**YOUR INSTRUCTIONS**: Every record below should be retyped exactly, and no picture should appear in the copy.

┌────────

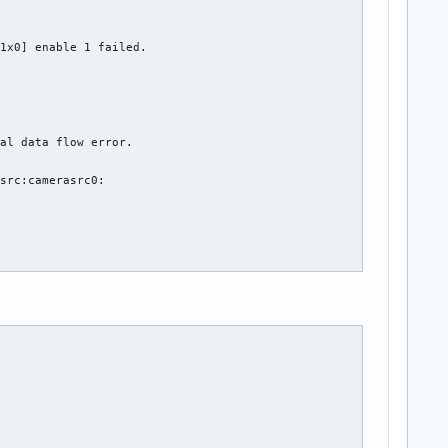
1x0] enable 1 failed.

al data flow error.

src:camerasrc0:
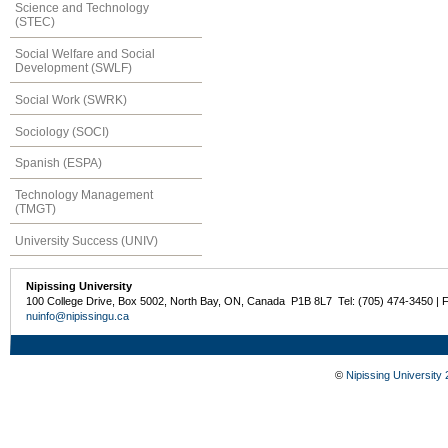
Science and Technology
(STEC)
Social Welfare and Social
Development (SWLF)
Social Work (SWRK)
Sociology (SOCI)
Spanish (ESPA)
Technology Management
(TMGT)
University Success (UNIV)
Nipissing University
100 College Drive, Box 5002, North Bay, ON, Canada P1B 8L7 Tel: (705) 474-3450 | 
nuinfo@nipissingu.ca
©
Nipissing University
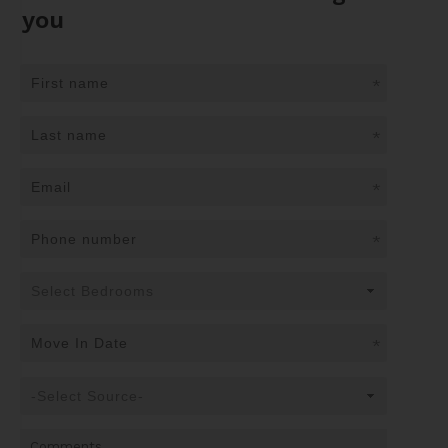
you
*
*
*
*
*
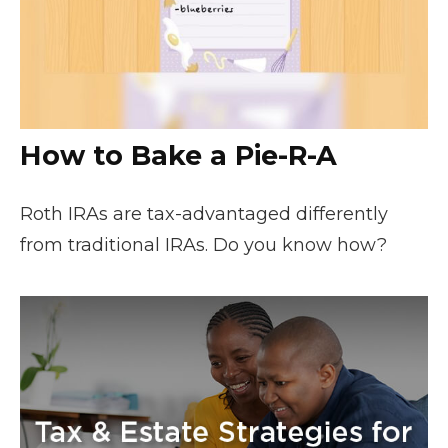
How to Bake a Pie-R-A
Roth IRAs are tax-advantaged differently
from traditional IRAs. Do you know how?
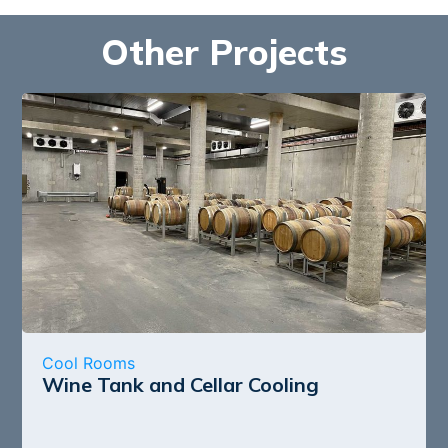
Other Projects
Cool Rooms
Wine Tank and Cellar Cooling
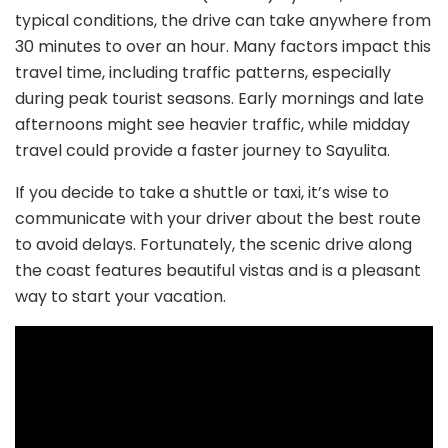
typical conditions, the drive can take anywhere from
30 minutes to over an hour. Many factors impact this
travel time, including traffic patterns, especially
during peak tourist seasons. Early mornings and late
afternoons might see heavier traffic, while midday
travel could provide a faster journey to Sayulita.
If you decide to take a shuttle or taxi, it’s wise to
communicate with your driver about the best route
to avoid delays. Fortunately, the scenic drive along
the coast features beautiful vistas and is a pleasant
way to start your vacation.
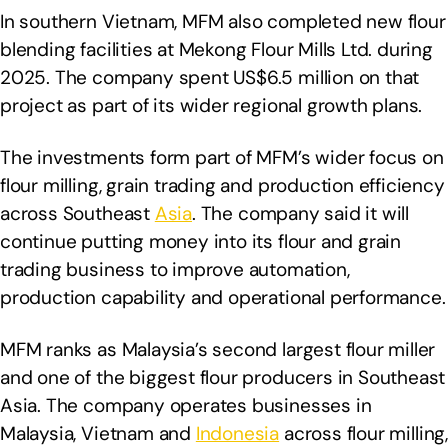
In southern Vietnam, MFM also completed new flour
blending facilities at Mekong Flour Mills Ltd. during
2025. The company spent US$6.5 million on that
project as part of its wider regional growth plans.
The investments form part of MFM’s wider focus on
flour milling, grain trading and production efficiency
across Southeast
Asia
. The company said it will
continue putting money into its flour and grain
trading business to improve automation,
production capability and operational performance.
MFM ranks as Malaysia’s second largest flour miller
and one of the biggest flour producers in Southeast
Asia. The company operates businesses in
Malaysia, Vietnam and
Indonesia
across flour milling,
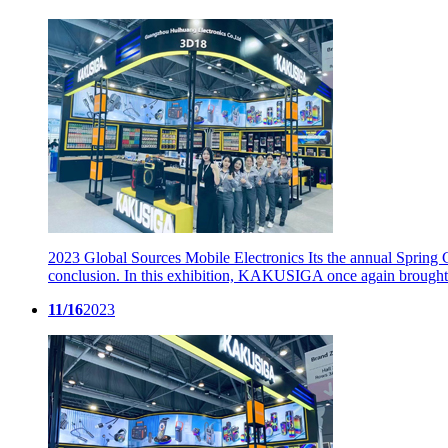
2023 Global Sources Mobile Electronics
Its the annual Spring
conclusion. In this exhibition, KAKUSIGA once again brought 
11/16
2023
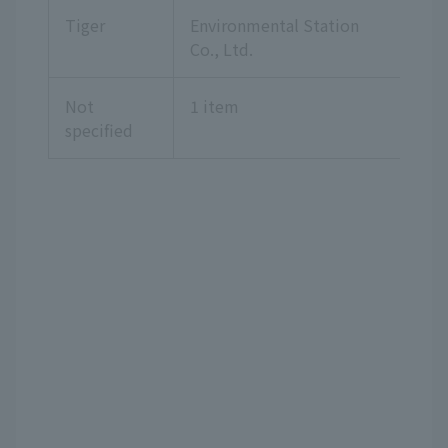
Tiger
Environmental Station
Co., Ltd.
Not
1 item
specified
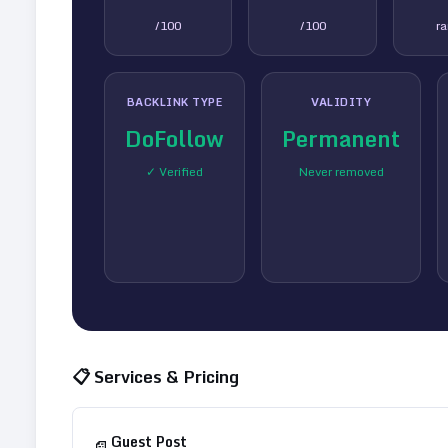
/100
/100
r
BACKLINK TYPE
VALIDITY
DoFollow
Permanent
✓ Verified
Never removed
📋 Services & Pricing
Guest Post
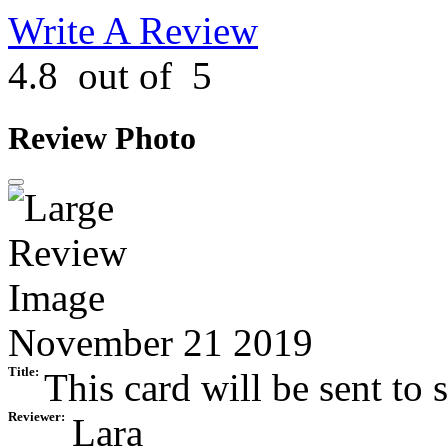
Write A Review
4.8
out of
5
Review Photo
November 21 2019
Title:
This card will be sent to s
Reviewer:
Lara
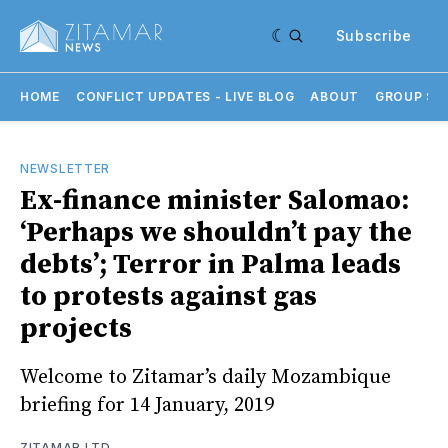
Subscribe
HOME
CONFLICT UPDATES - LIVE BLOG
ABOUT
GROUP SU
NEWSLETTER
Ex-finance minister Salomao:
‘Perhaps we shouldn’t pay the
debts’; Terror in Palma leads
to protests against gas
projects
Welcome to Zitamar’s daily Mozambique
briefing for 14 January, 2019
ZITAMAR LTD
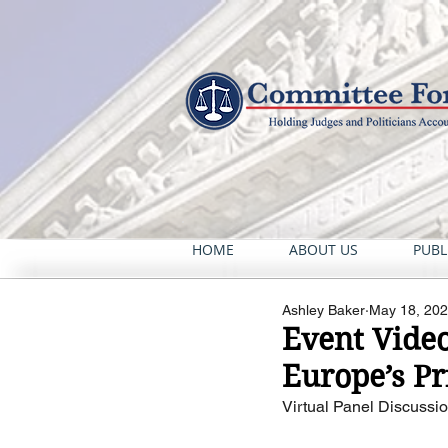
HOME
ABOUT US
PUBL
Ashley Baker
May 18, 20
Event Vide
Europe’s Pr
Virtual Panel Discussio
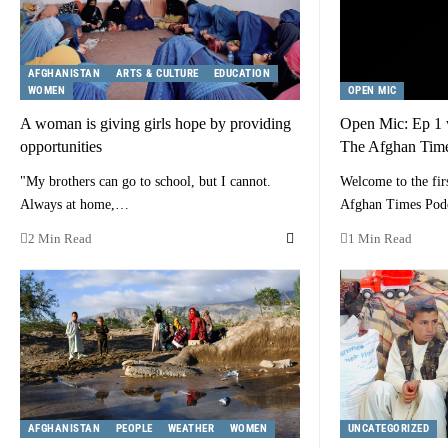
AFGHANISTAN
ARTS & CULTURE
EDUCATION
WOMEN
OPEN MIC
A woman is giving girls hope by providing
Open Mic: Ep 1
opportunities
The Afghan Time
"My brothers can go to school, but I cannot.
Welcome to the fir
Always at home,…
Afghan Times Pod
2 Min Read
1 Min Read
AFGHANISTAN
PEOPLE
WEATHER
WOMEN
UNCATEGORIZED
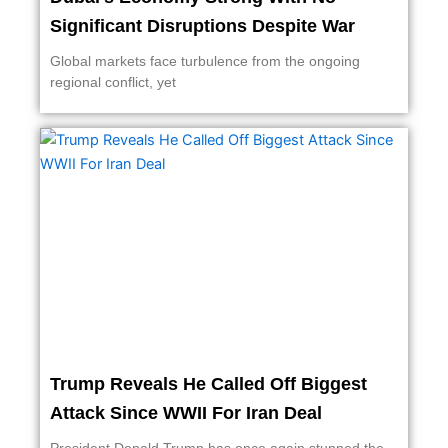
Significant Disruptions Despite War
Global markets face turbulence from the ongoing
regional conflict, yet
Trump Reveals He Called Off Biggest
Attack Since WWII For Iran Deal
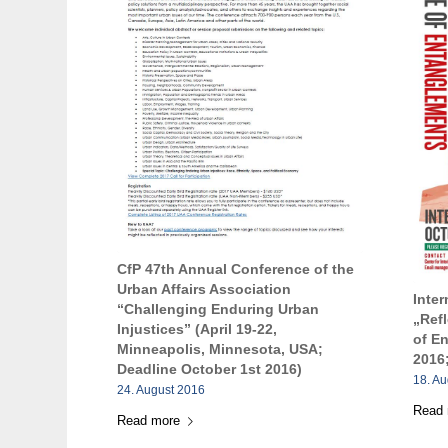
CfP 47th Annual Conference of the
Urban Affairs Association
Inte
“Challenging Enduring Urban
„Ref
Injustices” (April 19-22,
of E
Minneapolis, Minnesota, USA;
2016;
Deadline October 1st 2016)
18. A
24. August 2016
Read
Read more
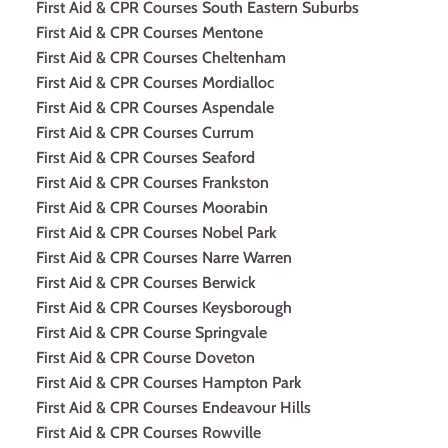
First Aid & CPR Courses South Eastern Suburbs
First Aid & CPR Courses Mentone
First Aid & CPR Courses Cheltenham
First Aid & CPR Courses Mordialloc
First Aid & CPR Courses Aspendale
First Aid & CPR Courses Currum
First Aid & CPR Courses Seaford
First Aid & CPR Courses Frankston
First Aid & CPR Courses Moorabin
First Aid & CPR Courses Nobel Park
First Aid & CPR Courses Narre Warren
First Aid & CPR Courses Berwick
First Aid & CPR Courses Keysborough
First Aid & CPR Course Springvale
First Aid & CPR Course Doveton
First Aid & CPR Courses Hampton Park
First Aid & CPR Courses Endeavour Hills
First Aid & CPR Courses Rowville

└────────

**TASK RESULT**:
1x0] enable 1 failed.

al data flow error.

src:camerasrc0:
Science and Technology
(STEC)
Social Welfare and Social
Development (SWLF)
Social Work (SWRK)
Sociology (SOCI)
Spanish (ESPA)
Technology Management
(TMGT)
University Success (UNIV)
Nipissing University
100 College Drive, Box 5002, North Bay, ON, Canada P1B 8L7 Tel: (705) 474-3450 | 
nuinfo@nipissingu.ca
©
Nipissing University
you
*
*
*
*
*
How to Bake a Pie-R-A
Roth IRAs are tax-advantaged differently
from traditional IRAs. Do you know how?
Other Projects
Cool Rooms
Wine Tank and Cellar Cooling
typical conditions, the drive can take anywhere from
30 minutes to over an hour. Many factors impact this
travel time, including traffic patterns, especially
during peak tourist seasons. Early mornings and late
afternoons might see heavier traffic, while midday
travel could provide a faster journey to Sayulita.
If you decide to take a shuttle or taxi, it’s wise to
communicate with your driver about the best route
to avoid delays. Fortunately, the scenic drive along
the coast features beautiful vistas and is a pleasant
way to start your vacation.
In southern Vietnam, MFM also completed new flour
blending facilities at Mekong Flour Mills Ltd. during
2025. The company spent US$6.5 million on that
project as part of its wider regional growth plans.
The investments form part of MFM’s wider focus on
flour milling, grain trading and production efficiency
across Southeast
Asia
. The company said it will
continue putting money into its flour and grain
trading business to improve automation,
production capability and operational performance.
MFM ranks as Malaysia’s second largest flour miller
and one of the biggest flour producers in Southeast
Asia. The company operates businesses in
Malaysia, Vietnam and
Indonesia
across flour milling,
2023 Global Sources Mobile Electronics
Its the annual Spring
conclusion. In this exhibition, KAKUSIGA once again brought 
11/16
2023
Tiger
Environmental Station
Co., Ltd.
Not
1 item
specified
/100
/100
r
BACKLINK TYPE
VALIDITY
DoFollow
Permanent
✓ Verified
Never removed
📋 Services & Pricing
Guest Post
Write A Review
4.8
out of
5
Review Photo
November 21 2019
Title:
This card will be sent to s
Reviewer:
Lara
Subscribe
HOME
CONFLICT UPDATES - LIVE BLOG
ABOUT
GROUP SU
NEWSLETTER
Ex-finance minister Salomao:
‘Perhaps we shouldn’t pay the
debts’; Terror in Palma leads
to protests against gas
projects
Welcome to Zitamar’s daily Mozambique
briefing for 14 January, 2019
ZITAMAR LTD
HOME
ABOUT US
PUBL
Ashley Baker
May 18, 20
Event Vide
Europe’s Pr
Virtual Panel Discussio
AFGHANISTAN
ARTS & CULTURE
EDUCATION
WOMEN
OPEN MIC
A woman is giving girls hope by providing
Open Mic: Ep 1
opportunities
The Afghan Time
"My brothers can go to school, but I cannot.
Welcome to the fir
Always at home,…
Afghan Times Pod
2 Min Read
1 Min Read
AFGHANISTAN
PEOPLE
WEATHER
WOMEN
UNCATEGORIZED
Significant Disruptions Despite War
Global markets face turbulence from the ongoing
regional conflict, yet
Trump Reveals He Called Off Biggest
Attack Since WWII For Iran Deal
CfP 47th Annual Conference of the
Urban Affairs Association
Inte
“Challenging Enduring Urban
„Ref
Injustices” (April 19-22,
of E
Minneapolis, Minnesota, USA;
2016;
Deadline October 1st 2016)
18. A
24. August 2016
Read
Read more
First Aid & CPR Courses South Eastern Suburbs
First Aid & CPR Courses Mentone
First Aid & CPR Courses Cheltenham
First Aid & CPR Courses Mordialloc
First Aid & CPR Courses Aspendale
First Aid & CPR Courses Currum
First Aid & CPR Courses Seaford
First Aid & CPR Courses Frankston
First Aid & CPR Courses Moorabin
First Aid & CPR Courses Nobel Park
First Aid & CPR Courses Narre Warren
First Aid & CPR Courses Berwick
First Aid & CPR Courses Keysborough
First Aid & CPR Course Springvale
First Aid & CPR Course Doveton
First Aid & CPR Courses Hampton Park
First Aid & CPR Courses Endeavour Hills
First Aid & CPR Courses Rowville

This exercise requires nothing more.